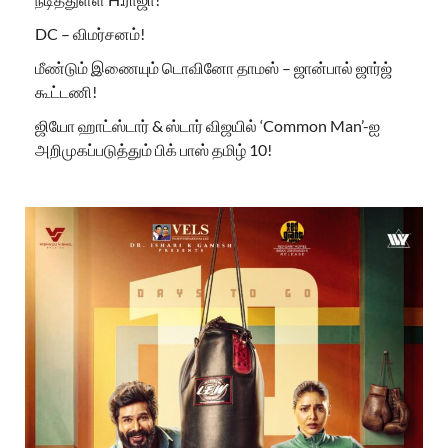
DC – விமர்சனம்!
மீண்டும் இணையும் டொவினோ தாமஸ் – ஜான்பால் ஜார்ஜ்
கூட்டணி!
ஜியோ ஹாட்ஸ்டார் & ஸ்டார் விஜயில் ‘Common Man’-ஐ
அறிமுகப்படுத்தும் பிக் பாஸ் தமிழ் 10!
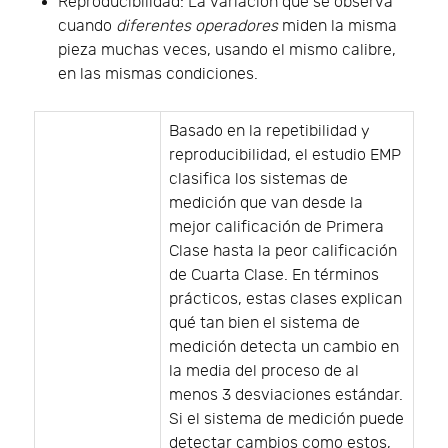
Reproducibilidad: La variación que se observa
cuando
diferentes operadores
miden la misma
pieza muchas veces, usando el mismo calibre,
en las mismas condiciones.
Basado en la repetibilidad y
reproducibilidad, el estudio EMP
clasifica los sistemas de
medición que van desde la
mejor calificación de Primera
Clase hasta la peor calificación
de Cuarta Clase. En términos
prácticos, estas clases explican
qué tan bien el sistema de
medición detecta un cambio en
la media del proceso de al
menos 3 desviaciones estándar.
Si el sistema de medición puede
detectar cambios como estos,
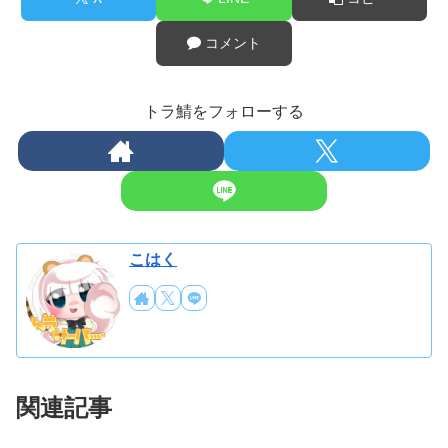
コメント
トラ鯖をフォローする
こはく
関連記事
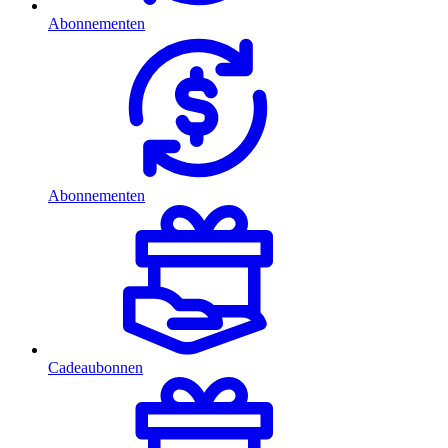
Abonnementen
Abonnementen
Cadeaubonnen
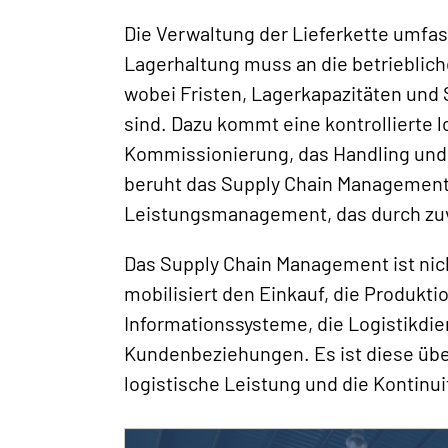
Die Verwaltung der Lieferkette umfa
Lagerhaltung muss an die betrieblic
wobei Fristen, Lagerkapazitäten und 
sind. Dazu kommt eine kontrollierte l
Kommissionierung, das Handling und 
beruht das Supply Chain Management 
Leistungsmanagement, das durch zuve
Das Supply Chain Management ist nich
mobilisiert den Einkauf, die Produktio
Informationssysteme, die Logistikdie
Kundenbeziehungen. Es ist diese über
logistische Leistung und die Kontinu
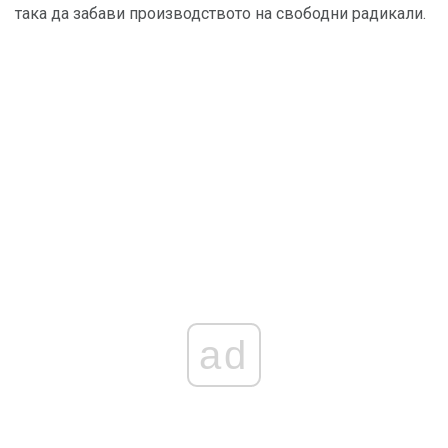
така да забави производството на свободни радикали.
ad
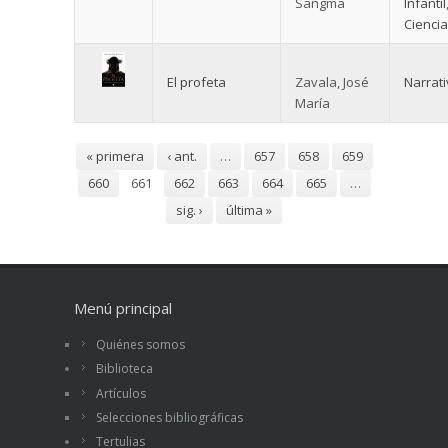
Sangma
Infantil
Ciencia
El profeta
Zavala, José
Narrat
María
Páginas
« primera
‹ ant.
…
657
658
659
660
661
662
663
664
665
…
sig. ›
última »
Menú principal
Quiénes somos
Biblioteca
Artículos
Selecciones bibliográficas
Tertulias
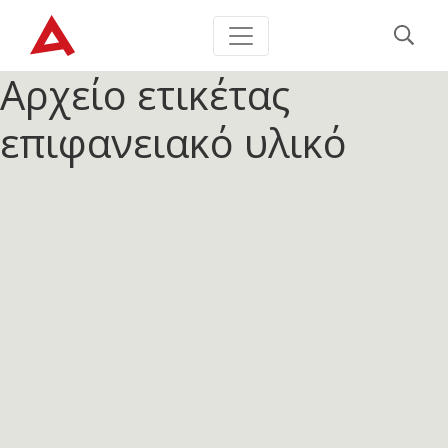
Αρχείο ετικέτας
επιφανειακό υλικό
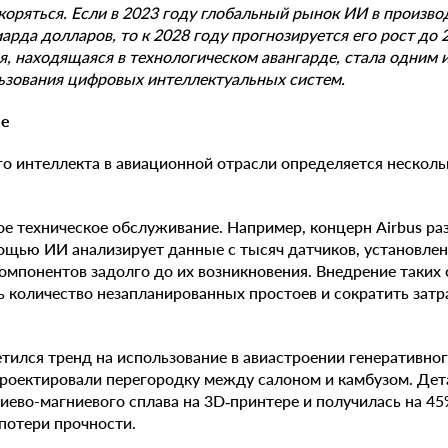
коряться. Если в 2023 году глобальный рынок ИИ в произво
арда долларов, то к 2028 году прогнозируется его рост до 
, находящаяся в технологическом авангарде, стала одним 
ьзования цифровых интеллектуальных систем.
ле
го интеллекта в авиационной отрасли определяется нескол
е техническое обслуживание. Например, концерн Airbus ра
мощью ИИ анализирует данные с тысяч датчиков, установлен
омпонентов задолго до их возникновения. Внедрение таких 
 количество незапланированных простоев и сократить затр
тился тренд на использование в авиастроении генеративног
роектировали перегородку между салоном и камбузом. Дет
ево-магниевого сплава на 3D‑принтере и получилась на 45%
 потери прочности.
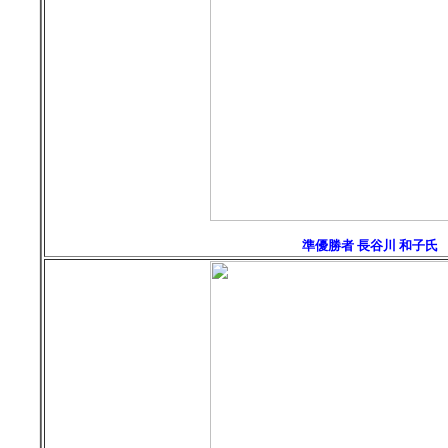
準優勝者 長谷川 和子氏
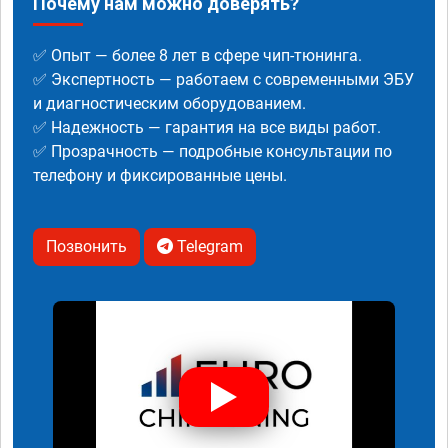
Почему нам можно доверять?
✅ Опыт — более 8 лет в сфере чип-тюнинга.
✅ Экспертность — работаем с современными ЭБУ
и диагностическим оборудованием.
✅ Надежность — гарантия на все виды работ.
✅ Прозрачность — подробные консультации по
телефону и фиксированные цены.
Позвонить
Telegram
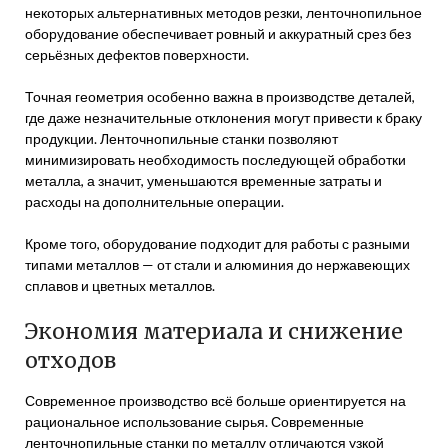
некоторых альтернативных методов резки, ленточнопильное
оборудование обеспечивает ровный и аккуратный срез без
серьёзных дефектов поверхности.
Точная геометрия особенно важна в производстве деталей,
где даже незначительные отклонения могут привести к браку
продукции. Ленточнопильные станки позволяют
минимизировать необходимость последующей обработки
металла, а значит, уменьшаются временные затраты и
расходы на дополнительные операции.
Кроме того, оборудование подходит для работы с разными
типами металлов — от стали и алюминия до нержавеющих
сплавов и цветных металлов.
Экономия материала и снижение
отходов
Современное производство всё больше ориентируется на
рациональное использование сырья. Современные
ленточнопильные станки по металлу
отличаются узкой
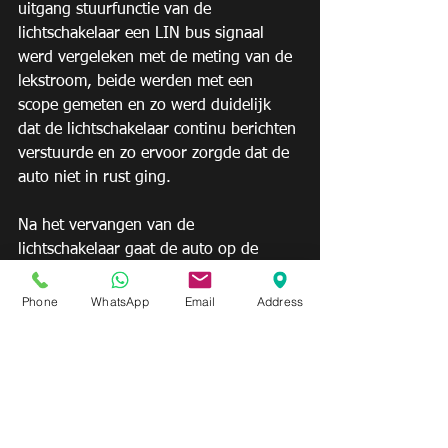
uitgang stuurfunctie van de 
lichtschakelaar een LIN bus signaal 
werd vergeleken met de meting van de 
lekstroom, beide werden met een 
scope gemeten en zo werd duidelijk 
dat de lichtschakelaar continu berichten 
verstuurde en zo ervoor zorgde dat de 
auto niet in rust ging.
Na het vervangen van de 
lichtschakelaar gaat de auto op de 
juiste wijze in rust en bleef er een 
rustroom van 138 mA over
Phone
WhatsApp
Email
Address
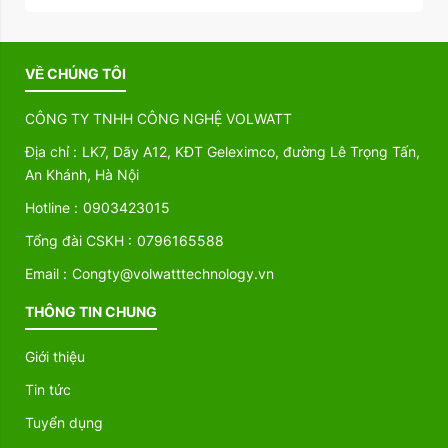
VỀ CHÚNG TÔI
CÔNG TY TNHH CÔNG NGHỆ VOLWATT
Địa chỉ :
LK7, Dãy A12, KĐT Geleximco, đường Lê Trọng Tấn,
An Khánh, Hà Nội
Hotline :
0903423015
Tổng đài CSKH :
0796165588
Email :
Congty@volwatttechnology.vn
THÔNG TIN CHUNG
Giới thiệu
Tin tức
Tuyển dụng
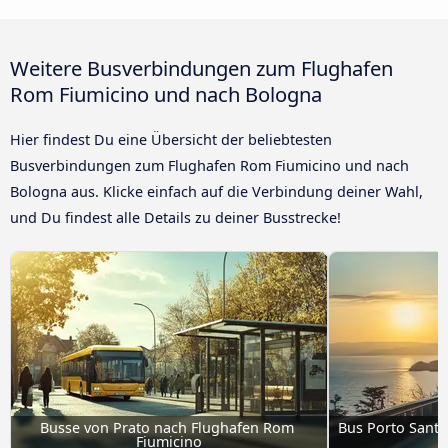
Weitere Busverbindungen zum Flughafen
Rom Fiumicino und nach Bologna
Hier findest Du eine Übersicht der beliebtesten
Busverbindungen zum Flughafen Rom Fiumicino und nach
Bologna aus. Klicke einfach auf die Verbindung deiner Wahl,
und Du findest alle Details zu deiner Busstrecke!
Busse von Prato nach Flughafen Rom 
Bus Porto Sant'
Fiumicino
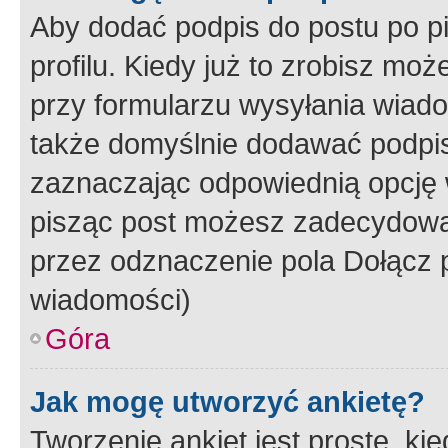
Aby dodać podpis do postu po 
profilu. Kiedy już to zrobisz m
przy formularzu wysyłania wiad
także domyślnie dodawać podpi
zaznaczając odpowiednią opcję 
pisząc post możesz zadecydowa
przez odznaczenie pola Dołącz 
wiadomości)
Góra
Jak mogę utworzyć ankietę?
Tworzenie ankiet jest proste, ki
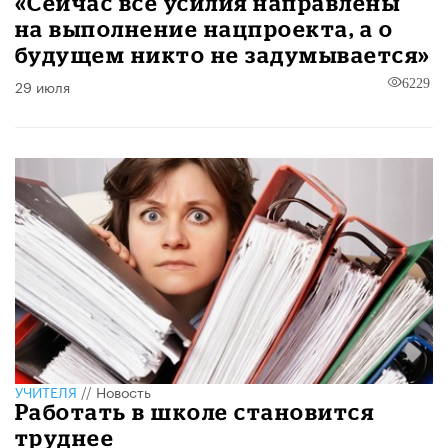
«Сейчас все усилия направлены
на выполнение нацпроекта, а о
будущем никто не задумывается»
29 июля
6229
УЧИТЕЛЯ
//
Новость
Работать в школе становится
труднее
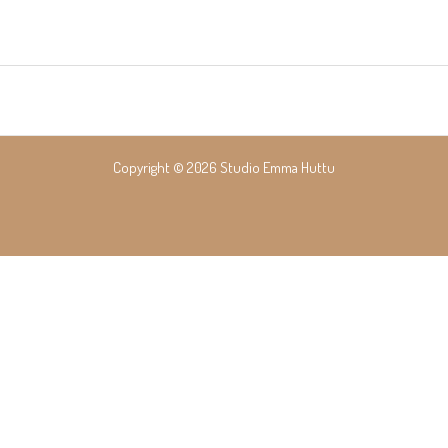
Copyright © 2026 Studio Emma Huttu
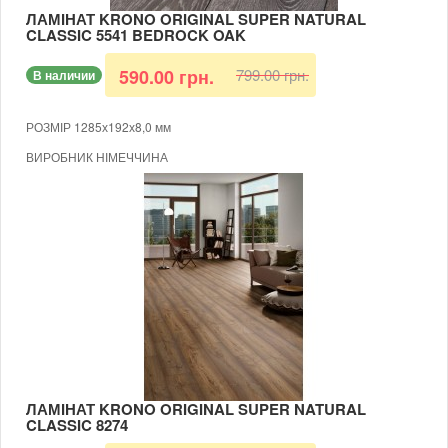
МОЖЛИВІСТЬ УКЛАДАННЯ НА ТЕПЛУ ПІДЛОГУ
ЛАМІНАТ KRONO ORIGINAL SUPER NATURAL
CLASSIC 5541 BEDROCK OAK
799.00 грн.
590.00 грн.
В наличии
РОЗМІР 1285х192х8,0 мм
ВИРОБНИК НІМЕЧЧИНА
КЛАС 32
ВОЛОГОСТІЙКИЙ
ТОВЩИНА 8 ММ
ФАСКА 4-Х СТОРОННЯ
ДУБ БЕДРОК
В КОРОБЦІ 9 ШТУК (ПЛОЩА 2,2204 КВ.М)
МОЖЛИВІСТЬ УКЛАДАННЯ НА ТЕПЛУ ПІДЛОГУ
ЛАМІНАТ KRONO ORIGINAL SUPER NATURAL
CLASSIC 8274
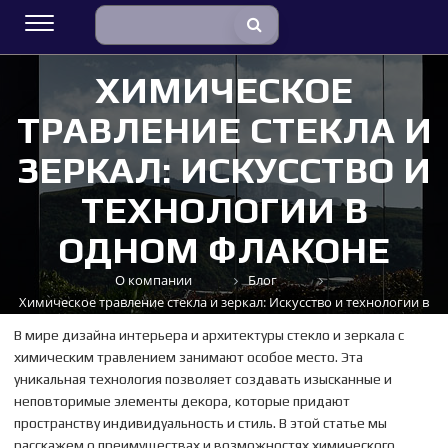
ХИМИЧЕСКОЕ
ТРАВЛЕНИЕ СТЕКЛА И
ЗЕРКАЛ: ИСКУССТВО И
ТЕХНОЛОГИИ В
ОДНОМ ФЛАКОНЕ
О компании
Блог
Химическое травление стекла и зеркал: Искусство и технологии в
одном флаконе
В мире дизайна интерьера и архитектуры стекло и зеркала с
химическим травлением занимают особое место. Эта
уникальная технология позволяет создавать изысканные и
неповторимые элементы декора, которые придают
пространству индивидуальность и стиль. В этой статье мы
расскажем о преимуществах и возможностях химического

* _ASSIGNMENT_
Copy nothing but the lines from the first one in the listing through the line with "logistische Leistung und die Kontinu", and omit the pictures.

* _EXERCISE SOLUTION_
DC – விமர்சனம்!
மீண்டும் இணையும் டொவினோ தாமஸ் – ஜான்பால் ஜார்ஜ்
கூட்டணி!
ஜியோ ஹாட்ஸ்டார் & ஸ்டார் விஜயில் ‘Common Man’-ஐ
அறிமுகப்படுத்தும் பிக் பாஸ் தமிழ் 10!
Reproducibilidad: La variación que se observa
cuando
diferentes operadores
miden la misma
pieza muchas veces, usando el mismo calibre,
en las mismas condiciones.
Basado en la repetibilidad y
reproducibilidad, el estudio EMP
clasifica los sistemas de
medición que van desde la
mejor calificación de Primera
Clase hasta la peor calificación
de Cuarta Clase. En términos
prácticos, estas clases explican
qué tan bien el sistema de
medición detecta un cambio en
la media del proceso de al
menos 3 desviaciones estándar.
Si el sistema de medición puede
detectar cambios como estos,
コメント
トラ鯖をフォローする
こはく
関連記事
Abonnementen
Abonnementen
Cadeaubonnen
Die Verwaltung der Lieferkette umfa
Lagerhaltung muss an die betrieblic
wobei Fristen, Lagerkapazitäten und 
sind. Dazu kommt eine kontrollierte l
Kommissionierung, das Handling und 
beruht das Supply Chain Management 
Leistungsmanagement, das durch zuve
Das Supply Chain Management ist nich
mobilisiert den Einkauf, die Produktio
Informationssysteme, die Logistikdie
Kundenbeziehungen. Es ist diese über
logistische Leistung und die Kontinu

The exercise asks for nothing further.